--- Material for the task ---

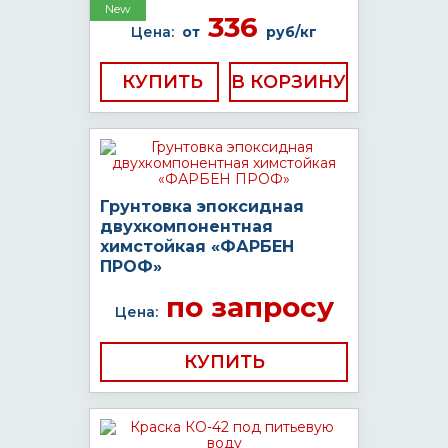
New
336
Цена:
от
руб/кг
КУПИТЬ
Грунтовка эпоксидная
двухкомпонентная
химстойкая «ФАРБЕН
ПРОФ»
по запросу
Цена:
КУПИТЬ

---
--- Material for the task ---

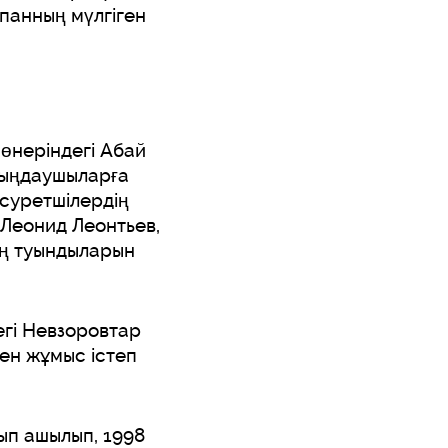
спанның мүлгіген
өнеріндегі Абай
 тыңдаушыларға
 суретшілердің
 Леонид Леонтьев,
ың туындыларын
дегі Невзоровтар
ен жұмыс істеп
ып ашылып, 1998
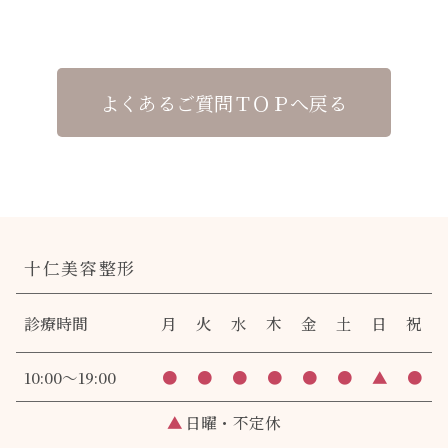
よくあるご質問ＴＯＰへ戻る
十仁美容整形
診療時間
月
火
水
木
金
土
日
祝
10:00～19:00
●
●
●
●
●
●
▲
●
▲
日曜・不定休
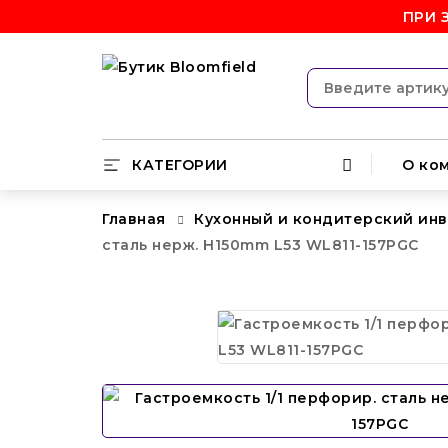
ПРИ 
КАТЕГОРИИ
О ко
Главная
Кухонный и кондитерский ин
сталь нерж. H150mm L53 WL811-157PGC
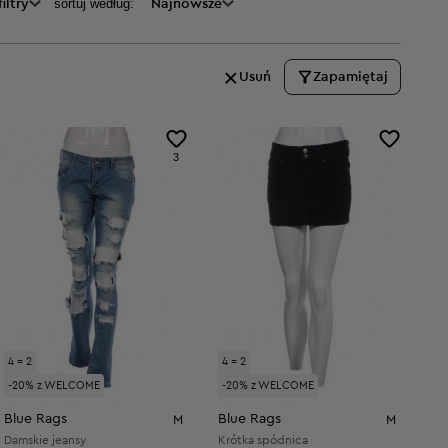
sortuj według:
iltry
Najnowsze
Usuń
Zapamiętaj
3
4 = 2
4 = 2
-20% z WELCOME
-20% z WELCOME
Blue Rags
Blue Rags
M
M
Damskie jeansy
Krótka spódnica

---

The lines to set down run from the line with "ен жұмыс істеп" up to and including the line with "Krótka spódnica" in the entries above. Reproduce them exactly, with no pictures.

ен жұмыс істеп
ып ашылып, 1998
よくあるご質問ＴＯＰへ戻る
十仁美容整形
診療時間
月
火
水
木
金
土
日
祝
10:00～19:00
●
●
●
●
●
●
▲
●
▲
日曜・不定休
ПРИ 
КАТЕГОРИИ
О ко
Главная
Кухонный и кондитерский ин
сталь нерж. H150mm L53 WL811-157PGC
sortuj według:
iltry
Najnowsze
Usuń
Zapamiętaj
3
4 = 2
4 = 2
-20% z WELCOME
-20% z WELCOME
Blue Rags
Blue Rags
M
M
Damskie jeansy
Krótka spódnica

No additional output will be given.